It starts off with a simple premise like a million children's stories: Finn and Jake, a boy and his dog, go on exciting adventures in a fantastical world. We've seen plenty of other shows with these elements, but none have combined them with so many other concepts as "Adventure Time" — from anime and tabletop games to cosmic horror, internet meme culture, and anything else creator Pendleton Ward and company find interesting. And somehow, they've held it all together for over a decade and gained themselves legions of fans who've all managed to get on the show's weird wavelength ... or at least part of it.
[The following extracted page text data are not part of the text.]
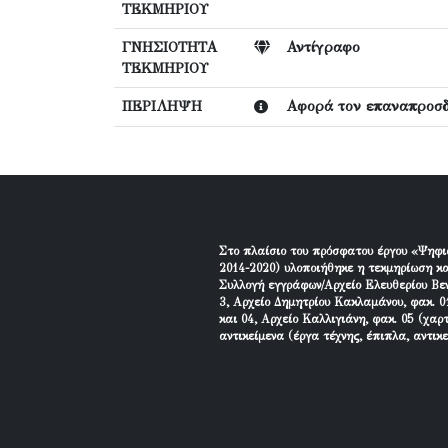
ΤΕΚΜΗΡΙΟΥ
ΓΝΗΣΙΟΤΗΤΑ
Αντίγραφο
ΤΕΚΜΗΡΙΟΥ
ΠΕΡΙΛΗΨΗ
Αφορά τον επαναπροσδ
Στο πλαίσιο του πρόσφατου έργου «Ψηφι
2014-2020) υλοποιήθηκε η τεκμηρίωση κα
Συλλογή εγγράφων/Αρχείο Ελευθερίου Βεν
3, Αρχείο Δημητρίου Κακλαμάνου, φακ. 01
και 04, Αρχείο Καλλιγιάνη, φακ. 05 (χαρ
αντικείμενα (έργα τέχνης, έπιπλα, αντικ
However, there's some ambiguity about just what age those fans are supposed to be. "Adventure Time" is nominally a children's show, and it's got plenty of exciting adventures and silly jokes for that section of the audience. But plenty of references are going to sail over most kids' heads ... and even a good chunk of the adult audience's. And the show's creators seem to have spent half their time laughing at every idea of what is and isn't appropriate for children, whether it's dark themes, sexual content, or abject horror. So come along with us (and the butterflies and bees) as we break down things only adults notice in "Adventure Time."

Finn's catchphrases are radical 'radical' puns

So many cartoons feature desperate attempts to keep up with the youth audience, filling characters' mouths with instantly dated slang (assuming it was ever up to date or even used correctly to begin with). "Adventure Time" avoids all that by deliberately using the most outdated slang possible — and that's when they don't just make up their own. Longtime viewers have probably absorbed some of the show's unique vocabulary into everyday use, with phrases like "lumping," "oh my glob," and "what the junk?" And, of course, there are Finn favorites: "mathematical," "algebraic," "rhombus," and so on. But why does he use those particular phrases?

Well, a look back at all that outdated slang should give us the answer. Anyone who grew up in the '80s or '90s — or just on media produced back then — should be familiar with the word "radical." That can mean a lot of things, but besides meaning "cool" or "revolutionary," it can also be a mathematical term for expressions relating to a number's root (as in, another number that produces that first number when multiplied by itself). A thousand years and a Mushroom War later, "radical" could easily have mutated into "mathematical." That such a layered inside joke is such a major part of "Adventure Time" should give you some idea what we're dealing with here.

The Eyes is an homage to a cult favorite webcomic

In "The Eyes," Finn and Jake are just trying to get a good night's sleep after several days of nonstop adventuring. But they're interrupted by a creepy pony staring at them through the window, and that leads to a classic series of cartoon gags as they try to get it to leave them alone. It's even funnier because of the pudgy pony's doofy design, and it's proof the "Adventure Time" crew borrows from only the best.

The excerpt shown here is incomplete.